SENATORS, NATIONAL SECURITY EXPERT DISCUSS UPCOMING IRAQ HEARINGS

Washington DC—U.S. Senators Jack Reed and John Kerry joined national security expert Rand Beers today to preview this week’s testimonies by General David Petraeus, Commander of the Multi-National Force in Iraq, and Ryan Crocker, U.S. Ambassador to Iraq, before the U.S. Senate Armed Services and Foreign Relations Committees.  Democrats believe we must change course in Iraq so we can focus on the war on terror, rebuild our military, and stop spending $12 billion each month in Iraq at the expense of priorities here at home.

 “The American people are right to question why we continue to write a blank check to the Iraqi government instead of focusing more of our budget on American families struggling with the high cost of gas, groceries, and a slumping economy.  General Patraeus has testified that the surge was supposed to create the political compromises the Iraqis have to make.  Those haven’t happened and we need to change.  The strategy for the United States must remain a careful, deliberate disengagement of our forces that shifts the burden to the Iraqis.  An indefinite and open-ended commitment will not prompt Iraqi leaders to take important steps politically which they must take to stabilize the country,” said Reed.

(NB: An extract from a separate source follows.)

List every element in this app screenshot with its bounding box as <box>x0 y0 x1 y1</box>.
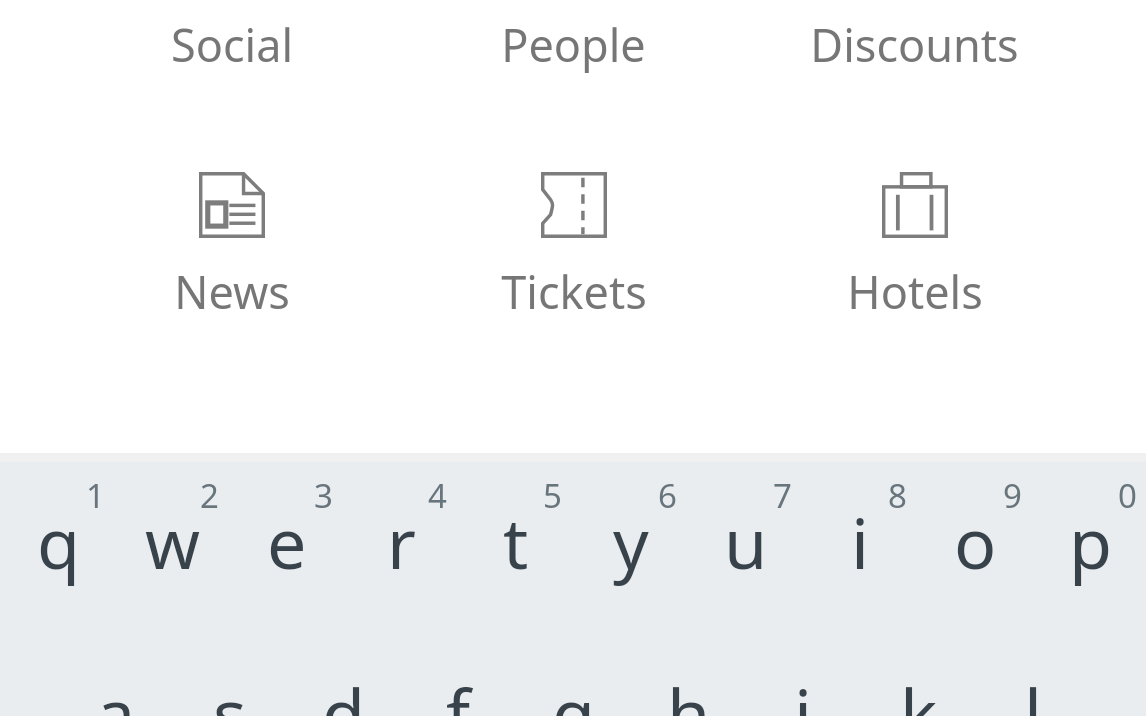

“The Bush Administration doesn’t have a policy for winning in Iraq; they just have a policy for staying in Iraq,” Kerry said.  “In 2004, they insisted that that ‘Iraqi leaders are stepping forward’ and that Iraqi troops were standing up rapidly, but four years later, after more than 4,000 brave American troops have given their lives and more than half a trillion dollars have been spent, Iraqi politicians still refuse to settle their differences and just last week 1,000 Iraqi troops quit in the heat of battle.  Unless our policy changes, there is no end in sight.  President Bush’s escalation was intended to give the Iraqi politicians breathing room to make political compromises.  They refused to do it, and they’ll continue to refuse so long as our massive presence leaves the politicians a security blanket.  There is zero accountability in this war policy.  It’s time for us to demand real results from Iraqi politicians, and that starts by making it clear to them that we are not going have over one hundred thousand combat troops in Iraq indefinitely.”

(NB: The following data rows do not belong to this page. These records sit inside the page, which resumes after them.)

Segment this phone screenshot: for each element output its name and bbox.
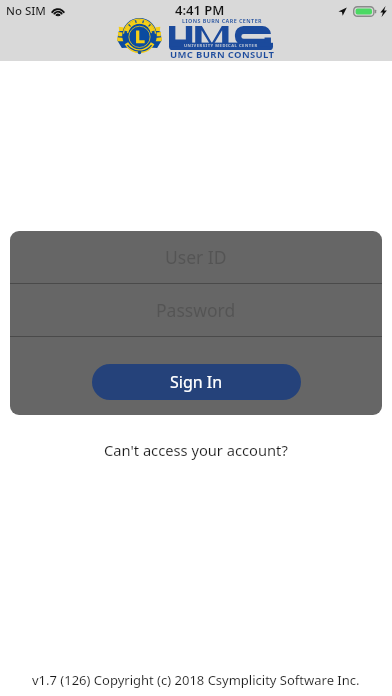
staticText: v1.7 (126) Copyright (c) 2018 Csymplicit… <box>32 671 360 689</box>
staticText: Password <box>156 298 236 322</box>
staticText: User ID <box>165 245 227 269</box>
staticText: 4:41 PM <box>175 1 225 19</box>
staticText: No SIM <box>6 3 46 19</box>
staticText: Sign In <box>170 371 223 393</box>
button[interactable]: Can't access your account? <box>94 436 298 464</box>
staticText: Can't access your account? <box>104 440 288 460</box>
button[interactable]: User ID field <box>10 231 382 283</box>
button[interactable]: Sign In <box>92 364 301 400</box>
staticText: UNIVERSITY MEDICAL CENTER <box>184 43 258 49</box>
staticText: LIONS BURN CARE CENTER <box>182 17 263 24</box>
staticText: UMC BURN CONSULT <box>170 48 275 61</box>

“Events on the ground as well as the hearings this week will demonstrate once again that Iraqis are not yet prepared to take over responsibility and there is no end in sight for the President's strategy,” said Rand Beers, President of the National Security Network.  “Meanwhile the situation in Afghanistan is getting worse and we are in danger of that country unravelling yet again.  That is why we need to begin a responsible disengagement from Iraq and a diplomatic surge in the region in order to give Iraqis responsibility for their own future.  We must begin redeployment to Afghanistan to focus on the real al Qaeda threat.”